Effie squeals when she sees Sophy on the train platform.
“We’ll be proper society ladies,” Effie says. “You’ll see. I have us in fittings all day. You deserve a fine hat for your trouble. And we don’t let a single boorish man hold us back, not even Ruskin.”
They go to parties where Effie is at the center of every room, clever witticisms leveled at London’s pre-Raphaelites until they are nearly all falling at her feet with adoration. Effie teaches Sophy to kiss a cheek properly, to critique a painting for symbolism of its colors, and all of her laughs. Short, amused titters behind a hand or a fan; delighted, gay peals with their heads thrown back; even the derisive snort, which Effie says must only be deployed against a nemesis. Outside Ruskin’s house, Effie is bright and lovely and loud.
But inside, Sophy counts the taps of Effie’s fingers against a dinner table designed for twenty and used by three, until Ruskin reaches over and stills them.
When the sisters retire upstairs, Effie throws herself against Sophy’s big poster bed.
“Sophy, Sophy,” she wails. “Married five years and still a virgin. Could you even stand it?”
Effie flips herself to look at Sophy in the vanity mirror.
“When I was your age, I couldn’t keep him away. I’d half-fancy he likes little girls most of all. You stay away from Ruskin, Sophy, I don’t need the competition.” She throws a frilly little pillow at Sophy. “I don’t know what I’d do without you, though. You must never leave me.”
At the next party, Effie departs without Sophy, and Ruskin comes to her room with a book.
“I wrote this for your sister when she was young,” he says. “Do you want to know what happens?”
He sits in an armchair and pats his knee, draws little Sophy up into his lap with a hand around her waist. It’s a whimsical story, about a wicked brother and a kind one and their adventures through Austria. At the end, the wicked brother is turned to stone, and the kind one inherits their family’s lands. As he reads, Ruskin moves his hand all around; Sophy’s thigh, Sophy’s shoulder, Sophy’s thin little arm.
“Pretty little girls never stay that way,” he sighs. “I’d marry you, Sophy, but you’d only grow old on me.”
There are no critics in the room. There is no one to observe besides Sophy and Ruskin, not even to tell the story wrong.
“I don’t want to marry you,” says little Sophy.
“Shh,” answers Ruskin. “I’m thinking about the love you could give me, if I could only freeze you in time.” And he moves his hand around, all around.
At the train station when they leave London together, Effie cries into Sophy’s small shoulder, and Sophy stretches her arm to touch Effie’s hair, in a manner that might make up for what she has lost.
1882
Back to the asylum. John steps away from the canvas. He packs his paints, palettes, oil. The jars full of brushes and of stuff to clean the brushes. He folds the drop cloth. Sophy touches the back of her neck, which aches from holding still.

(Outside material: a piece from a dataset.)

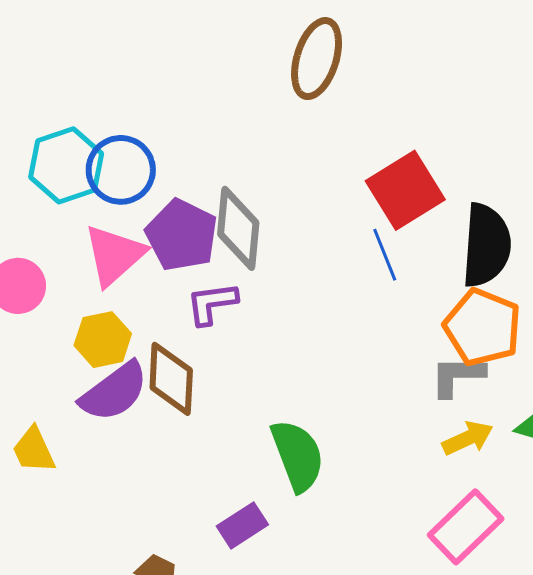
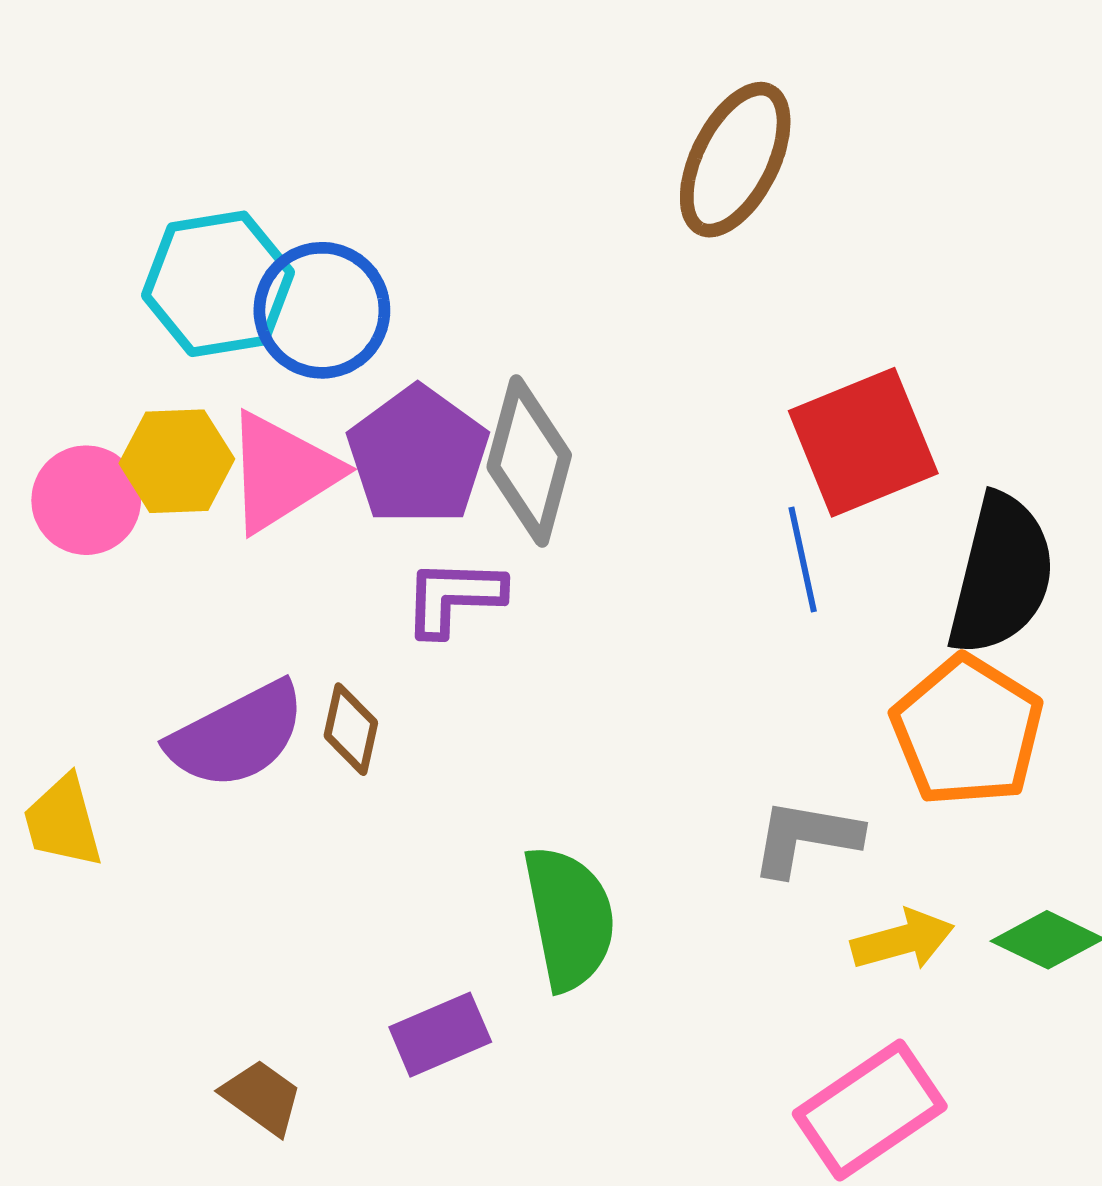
yellow hexagon: (103, 340) -> (177, 461), moved
gray L-shape: (457, 376) -> (806, 838), moved
brown diamond: (171, 379) -> (351, 729), size x0.6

Her body will ache until she dies, which will be soon. The coroner will diagnose her death as a seventeen-year atrophy; rumors of suicide-by-starvation will be hard to substantiate. Effie will be in the room when it happens, firmly clasping Sophy’s cold hand between hers. She will bring a vase of flowers, news of her children, and before she leaves, touch Sophy’s face, to see if she can find something in there as expressive as what her husband put to canvas years ago.
Breeze cuts through the heady aroma of paint. John takes Sophy’s arm and leads her around the easel, careful to keep her slightly shaking body steady.
“Well?” he asks. Brown paint dapples his forehead where he swipes the back of his hand to clear a sheen of sweat. Gray, from her clothes, mottles his fingers.
The painting is simple and uninspired, the figure’s expression smiling and bland. “Disappointing,” a critic whispers. Sophy can’t see anything. Only black void at the center of the canvas, a nothingness her whole life has amounted to, her potential captured just once and given to the world before she could find it. She lifts her hand to reach to herself, in case herself is reaching back.
John smacks it away.
“I don’t want you to ruin it,” he says.